子どものころ、母が持っているその箱は小さな宝箱でした。


色とりどりの糸や布の切れ端、艶のある針、使い込まれた指ぬき。


私はそばに座って、ただ布が形を変えていく様子を眺めていました。


母は多くを語らず、けれど糸の始末だけは必ずその言葉を唱えました。


「見えないところほど丁寧に」


おまじないのようにしていたその言葉の意味がわかったのは、ずいぶん大人になってからです。


幼い私を傍に置き、多くを語らず、遠ざけることもせず、必ず言っていたあの言葉。


それは表からは見えない祈り。

それは自らに針を刺す戒め。

そしてそれは私へと紡いだ本当に細やかな糸。


いま私が針を持つとき、無意識にその言葉をなぞっています。


子を持てなかった私に、繋ぐべき相手はいないから。


けれど、この本を手に取ったあなたには、その綻びでも届くと信じて、この想いを記します。


『楽しい裁縫』著・クレイスト=ファビアン



※ ※ ※ ※ ※ ※ ※ ※ ※ ※ 



東門大通りに並ぶ小さな古着屋では今、ちょっとした混乱が巻き起こっている。


「どうしたんだい急に―――はっ!まさかアンタ……」


と、久方ぶりに店を訪れた娘の様子に新鮮な驚きと何かの気付きを得たような古着屋の店主マルゴさん。


「なんで店の奥にそんな若い男―――って、え?まさか……」


と、久方ぶりに実家に帰ったら母親が店の奥に若い男を連れ込んでると勘違いしているのが、マルゴさんの娘さん―――話を聞くに彼女がルカさんだろう。


「え?なんでココにいるの?」


と、久方ぶりという程の間は置かないが、意外な場所での再会に疑問を呈している同い歳の兄弟姉妹(きょうだい)キーラ。


「うわぁロウ!久しぶりだねぇ!」


と、こちらはちゃんと久方ぶり……だいたい二年振りくらいか、キーラはちょこちょこ会ってたみたいだけど―――というのは、彼女が同じ孤児院の出身で、つまりは二つ上の僕等の姉で、キーラを百日紅に勧誘していった張本人だから。


「メアリ姉さん、一旦、ちょっと待って」


と、色々と混線した状況の中、嬉しそうに古着の間を縫ってこちらに寄って来た姉を制止して、隣に顔を向けた僕は―――


「マルゴさん、とりあえず場所を変えませんか?」


仕切り直しを要求した。



――― ――― ――― 



マルゴさんの古着屋は、入り口扉を開けた正面奥に置かれた勘定台と、それで目隠しされた小さな作業空間が確保されている。
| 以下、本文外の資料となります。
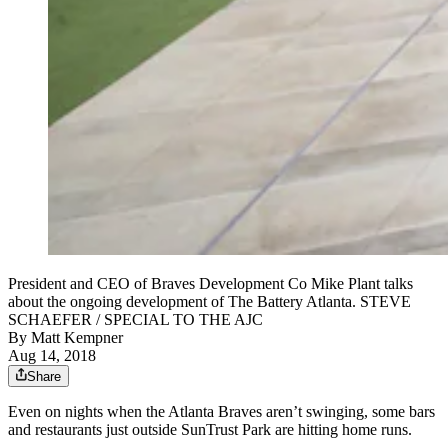
President and CEO of Braves Development Co Mike Plant talks
about the ongoing development of The Battery Atlanta. STEVE
SCHAEFER / SPECIAL TO THE AJC
By
Matt Kempner
Aug 14, 2018
Share
Even on nights when the Atlanta Braves aren’t swinging, some bars
and restaurants just outside SunTrust Park are hitting home runs.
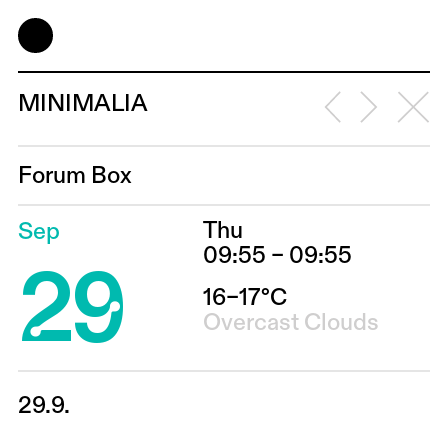
MINIMALIA
Forum Box
Thu
Sep
29
09:55 – 09:55
16–17°C
Overcast Clouds
29.9.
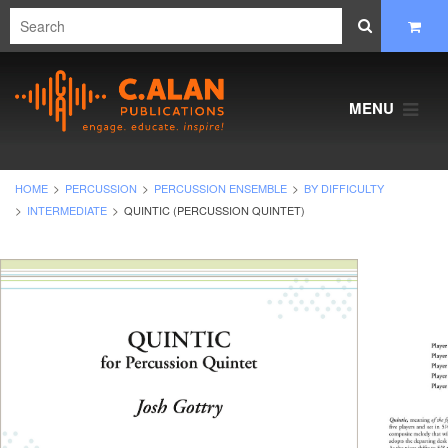
MENU
HOME
PERCUSSION
PERCUSSION ENSEMBLE
BY DIFFICULTY
INTERMEDIATE
QUINTIC (PERCUSSION QUINTET)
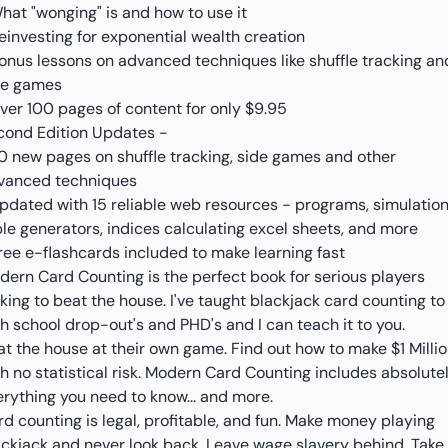
hat "wonging" is and how to use it
einvesting for exponential wealth creation
Bonus lessons on advanced techniques like shuffle tracking an
de games
Over 100 pages of content for only $9.95
cond Edition Updates -
20 new pages on shuffle tracking, side games and other
vanced techniques
Updated with 15 reliable web resources - programs, simulation
le generators, indices calculating excel sheets, and more
ree e-flashcards included to make learning fast
dern Card Counting is the perfect book for serious players
king to beat the house. I've taught blackjack card counting to
h school drop-out's and PHD's and I can teach it to you.
at the house at their own game. Find out how to make $1 Milli
h no statistical risk. Modern Card Counting includes absolute
erything you need to know... and more.
d counting is legal, profitable, and fun. Make money playing
ackjack and never look back. Leave wage slavery behind. Take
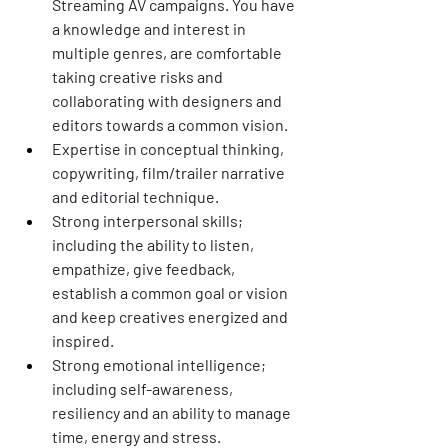
Streaming AV campaigns. You have 
a knowledge and interest in 
multiple genres, are comfortable 
taking creative risks and 
collaborating with designers and 
editors towards a common vision. 
Expertise in conceptual thinking, 
copywriting, film/trailer narrative 
and editorial technique.  
Strong interpersonal skills; 
including the ability to listen, 
empathize, give feedback, 
establish a common goal or vision 
and keep creatives energized and 
inspired. 
Strong emotional intelligence; 
including self-awareness, 
resiliency and an ability to manage 
time, energy and stress. 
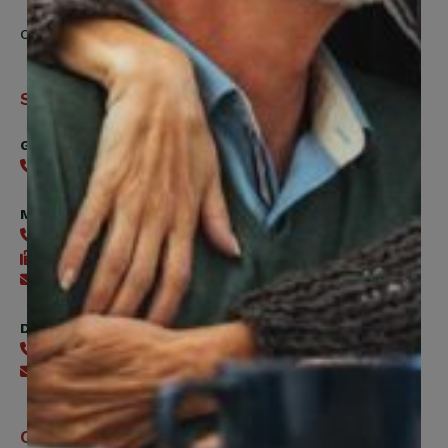
Contact Us
Support
General
416-240-0047
Member Services
416-240-0047
416-240-7488
Send an email
Digital Benefits Help Desk
416-240-7640
Send an email
Office Hours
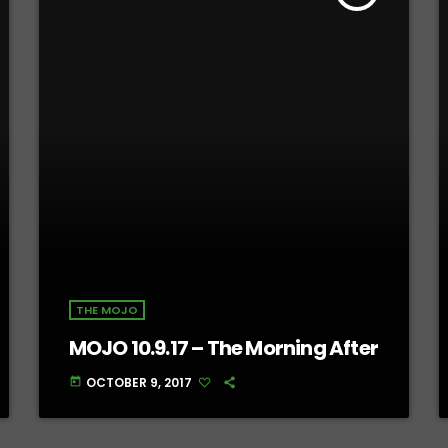
THE MOJO
MOJO 10.9.17 – The Morning After
OCTOBER 9, 2017
today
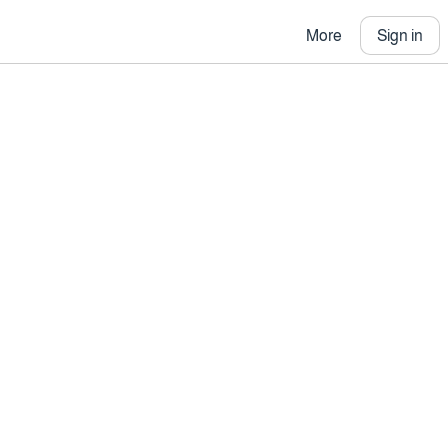
More
Sign in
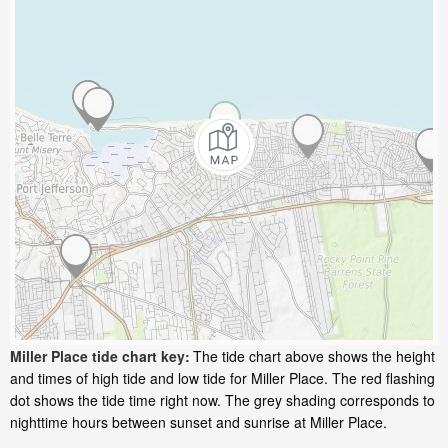
Miller Place tide chart key:
The tide chart above shows the height
and times of high tide and low tide for Miller Place. The red flashing
dot shows the tide time right now. The grey shading corresponds to
nighttime hours between sunset and sunrise at Miller Place.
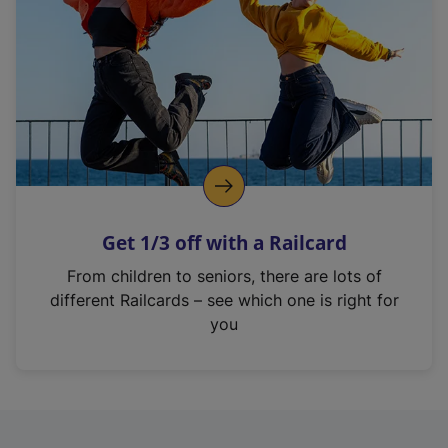
i
n
a
n
e
w
t
a
b
)
Get 1/3 off with a Railcard
From children to seniors, there are lots of
different Railcards – see which one is right for
you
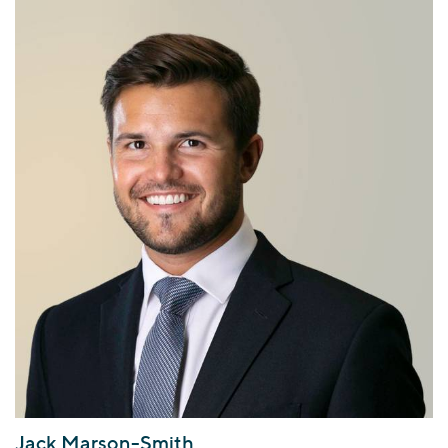
Jack Marson-Smith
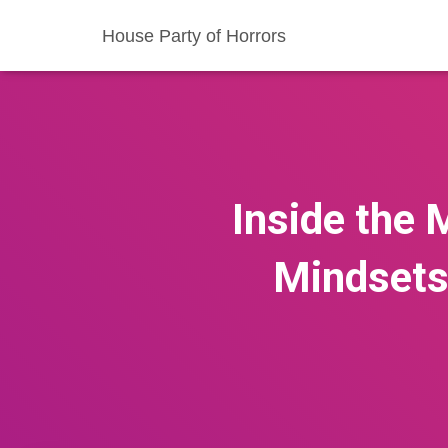
House Party of Horrors
Inside the
Mindsets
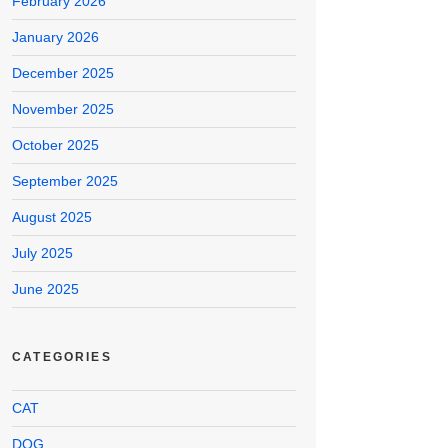
February 2026
January 2026
December 2025
November 2025
October 2025
September 2025
August 2025
July 2025
June 2025
CATEGORIES
CAT
DOG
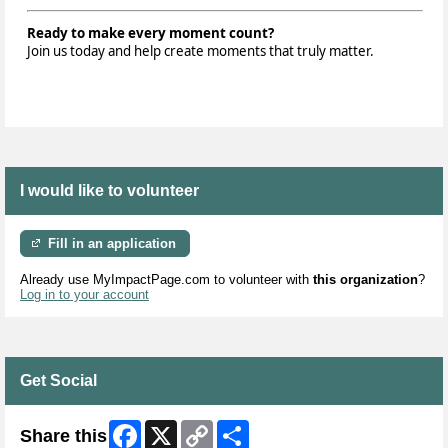
Ready to make every moment count?
Join us today and help create moments that truly matter.
I would like to volunteer
Fill in an application
Already use MyImpactPage.com to volunteer with
this organization
?
Log in to your account
Get Social
Facebook
X
Copy
Share
Share this
Link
それ以外の店舗の床面積の大部分は商品陳列用の古びた竿とそこに掛けられた古着がで占められていて、店を訪れた客は、左右に並んだ服の壁とも言えるモノの間を、横歩きで眺めたりしながら、目当ての品を探し出すような形だ。


僕が何を言いたいかと言うと、

そんなお店に成人した人間五人が落ち着いて話せる場所などなかったということ。


そうして店主によって案内されたのが、店奥の作業場のさらに奥にある階段から上がった先、完全に居住空間の―――お宅の、食卓であったということ。


そしてその食卓の、所謂主賓席の位置に僕が座らせられているのっておかしくない?ということだ。
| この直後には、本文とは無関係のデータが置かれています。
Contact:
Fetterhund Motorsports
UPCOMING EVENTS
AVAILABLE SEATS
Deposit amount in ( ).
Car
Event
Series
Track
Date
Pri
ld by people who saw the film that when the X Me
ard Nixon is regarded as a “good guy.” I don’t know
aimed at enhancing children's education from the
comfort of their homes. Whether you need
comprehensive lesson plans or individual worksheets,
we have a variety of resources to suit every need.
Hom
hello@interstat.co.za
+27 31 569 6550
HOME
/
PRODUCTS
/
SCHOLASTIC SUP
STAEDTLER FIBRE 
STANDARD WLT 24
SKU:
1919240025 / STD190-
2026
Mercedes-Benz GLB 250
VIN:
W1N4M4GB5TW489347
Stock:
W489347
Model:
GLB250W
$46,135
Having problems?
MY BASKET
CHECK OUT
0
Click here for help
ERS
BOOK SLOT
「えーっと、では改めまして僕の方から自己紹介させて頂きます」


あと、この急に始まった会合の司会進行を僕が任せられてるのって違くない?っていうことも。


「東門大通りの異界素材取引所『鹿鳴』で従業員をしておりますロウと申します。以前からマルゴさんにお店の経営についてご相談頂いておりまして、本日は実店舗の視察という事でお邪魔させて頂いております。―――じゃあ次に、マルゴさんお願いできますか?」


そんな内心がバレない様に努めて、左斜め向かいに座ったマルゴさんに振る。


「ここで古着屋をやってるマルゴだよ―――ウチも店の名前とかあった方がいいかね?」


「それは後で話しましょうか……」


この辺りで服屋と言えばココしかないから『古着屋』で通じるし、そもそも主な客層が自分達で衣服を調達することのできない従民か、食い詰めた零細企業(クラン)の探索者とそんな彼等の子供達なのだ。

それに七代も続いて不要だったのだから、これからも要らないだろう……いや、逆に名前が必要になるくらいの店に―――っとコレは後にしよう。
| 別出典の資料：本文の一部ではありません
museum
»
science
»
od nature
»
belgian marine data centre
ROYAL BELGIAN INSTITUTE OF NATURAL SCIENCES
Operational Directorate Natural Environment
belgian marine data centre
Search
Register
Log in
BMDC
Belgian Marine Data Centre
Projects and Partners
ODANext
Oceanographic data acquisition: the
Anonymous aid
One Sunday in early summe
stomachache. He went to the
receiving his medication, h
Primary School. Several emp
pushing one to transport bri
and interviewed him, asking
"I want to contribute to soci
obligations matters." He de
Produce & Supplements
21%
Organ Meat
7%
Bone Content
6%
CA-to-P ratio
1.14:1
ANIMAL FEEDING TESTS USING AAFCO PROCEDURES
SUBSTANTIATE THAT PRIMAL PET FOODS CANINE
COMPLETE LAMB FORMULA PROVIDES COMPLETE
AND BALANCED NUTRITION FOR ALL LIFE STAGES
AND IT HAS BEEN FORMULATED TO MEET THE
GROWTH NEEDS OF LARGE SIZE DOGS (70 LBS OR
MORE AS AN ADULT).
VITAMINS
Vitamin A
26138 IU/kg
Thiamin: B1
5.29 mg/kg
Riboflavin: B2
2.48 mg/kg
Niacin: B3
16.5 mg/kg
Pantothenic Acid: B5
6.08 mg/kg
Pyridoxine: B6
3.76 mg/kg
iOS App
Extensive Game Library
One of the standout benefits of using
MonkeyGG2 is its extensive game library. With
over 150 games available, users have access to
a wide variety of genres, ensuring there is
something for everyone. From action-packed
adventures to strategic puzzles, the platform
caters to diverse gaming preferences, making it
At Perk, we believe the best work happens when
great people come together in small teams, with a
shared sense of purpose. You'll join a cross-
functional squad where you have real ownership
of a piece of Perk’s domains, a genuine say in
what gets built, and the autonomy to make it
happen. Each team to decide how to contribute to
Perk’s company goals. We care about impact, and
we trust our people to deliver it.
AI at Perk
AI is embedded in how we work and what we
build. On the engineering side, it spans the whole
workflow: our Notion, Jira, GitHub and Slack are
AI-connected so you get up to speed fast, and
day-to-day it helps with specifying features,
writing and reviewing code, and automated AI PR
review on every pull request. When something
終わった終わった、と言わんばかりの顔をしているマルゴさんの隣に座ったキーラに目でを促す。


「『百日紅』狩猟部、魔石班所属のキーラです。ルカ先輩にはいつもお世話になっております。また突然の訪問でお騒がせし申し訳ございません」


軽く頷いたキーラは隣に座ったマルゴさんに丁寧に詫びた。


「ん?いやいや、いいんだよ。こっちこそ白湯くらいしか出すもんが無くて悪いね」


「お気遣いありがとうございます。隣のメアリと私と、それからロウとは同じ孤児院の出身で、メアリが二つ上の姉、ロウとは同い年の兄妹なんですよ」


と、今度はルカさんにも僕等の関係性を説明するように話をして、メアリ姉さんに話を繋いだ。


「はじめまして。同じく『百日紅』狩猟部、魔石班所属のメアリです。先ほどは無遠慮に失礼しました。また突然の訪問にも拘わらず、こうしてお招き頂きありがとうございます」


そう朗らかに微笑んだメアリ姉さんのフワフワした柔らかい雰囲気は、孤児院時代から相変わらずで、ただ口を開くだけで何となく空気が和んだ。


そしてそんなメアリ姉さんと対照的な空気を纏った者が一人。


目を瞑って聞いていたその人が、最後に回って来た自分の番にスッと目を開き、重苦しく口を開いた。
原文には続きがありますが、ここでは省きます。